The Thessalonians should hold to the oral preaching which they heard directly from the lips of Paul himself. It doesn’t extend to allegedly apostolic tradition from some third-hand source (or worse). To the contrary, this very epistle warns the reader to be wary of spurious apostolic communications (2:2; 3:17). That’s the point of 2 Thess 2:15. It’s the polar opposite of a blanket endorsement of allegedly apostolic traditions. Now, of course, there are commands in Scripture which do apply beyond their immediate audience. But there’s no automatic presumption that any or every divine command is binding on all Christians at all times and places. That, rather, depends on the nature of the command, the wording of the command, and/or the context in which it’s given. You’ve taken a verse of Scripture, stripped it of its historical context, and then arbitrarily reapplied it to your denomination of choice. You have more verses up your sleeve, it looks like. Thirdly,
and other verses, where Paul says that the church is the pillar and ground of truth, not scripture
A fundamental problem at hand is quoting the verse out of context. For all its due merits, the pitfall of chapter-and-verse division is that folks can read a particular verse whilst failing to place that verse in the flow of the argument. They don’t consider what comes before or after. In this case, you’re boldly saying, “See, Paul doesn’t say ‘Scripture’ is a pillar of truth, but ‘the Church’ in 1 Tim. 3:15!”. Yet this completely ignores the preceding verse. Paul is directing Timothy to what he wrote. Look at what I just wrote you!

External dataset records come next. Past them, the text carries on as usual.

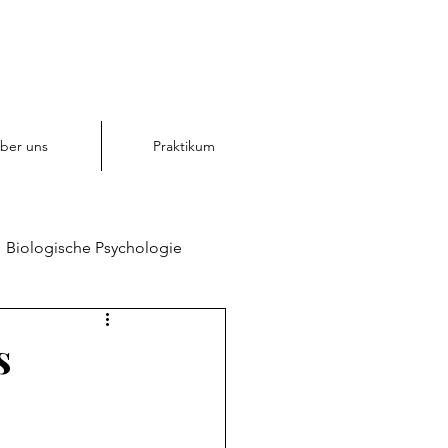
ber uns
Praktikum
Biologische Psychologie
chologie
s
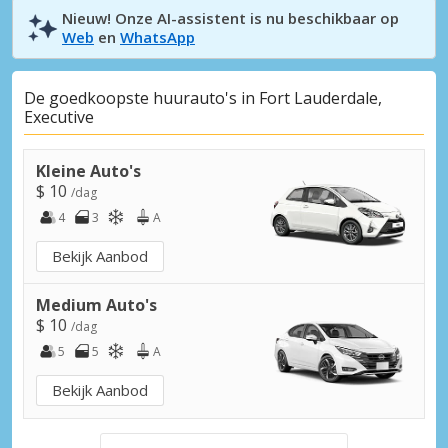
Nieuw! Onze AI-assistent is nu beschikbaar op
Web
en
WhatsApp
De goedkoopste huurauto's in Fort Lauderdale,
Executive
Kleine Auto's
$ 10
/dag
4
3
A
Bekijk Aanbod
Medium Auto's
$ 10
/dag
5
5
A
Bekijk Aanbod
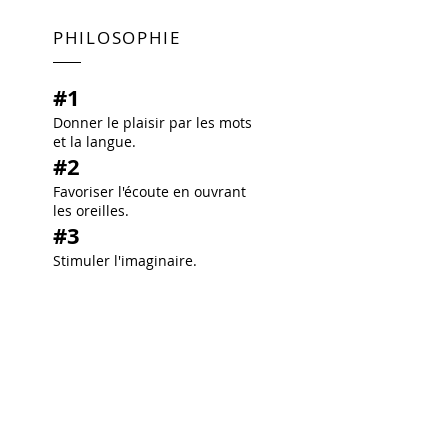
PHILOSOPHIE
#1
Donner le plaisir par les mots
et la langue.
#2
Favoriser l'écoute en ouvrant
les oreilles.
#3
Stimuler l'imaginaire.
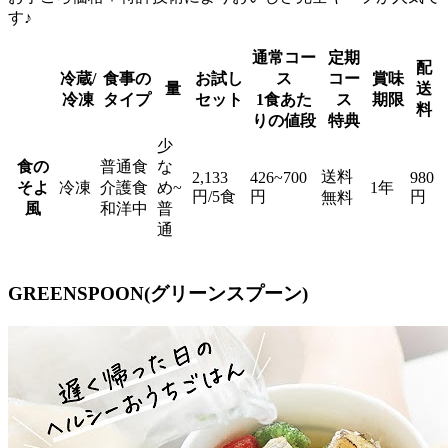
す♪
通常コー
定期
配
冷蔵/
食事の
お試し
ス
コー
賞味
量
送
冷凍
タイプ
セット
1食あた
ス
期限
料
りの値段
特典
少
食の
普通食
な
送料
2,133
426~700
980
そよ
冷凍
介護食
め~
1年
円/5食
円
円
無料
風
和洋中
普
通
GREENSPOON(グリーンスプーン)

Moreover, he wrote to Timothy so that Timothy would know how to conduct himself in church, based on Paul’s written instructions. If, however, the church is the source of truth, then that’s superfluous. Yet Paul points Timothy to Paul’s explicit, written directives. That’s the benchmark.
We must not and cannot disregard the preceding verse. We need to back up one verse to get the overall thrust: “14 I hope to come to you soon, but I am writing these things to you so that, 15 if I delay, you may know how one ought to behave in the household of God…”
Syntactically, verse 14 refers back to the preceding section (2:1-3:13). But the principle extends to the rest of the letter. Since Paul can’t instruct Timothy and the congregation in person, the letter is a stand-in, which serves that purpose. By Paul’s own admission, his letter takes the place of Paul’s face-to-face teaching. Catholic apologists claim we need a “living voice”, an infallible interpreter. Eastern Orthodox claim the necessity of infallible tradition to duly interpret a nominally ‘prime’ Scripture. Yet the very function of an apostolic letter is to instruct the faithful in the apostle’s absence (cf. 2 Cor 13:10).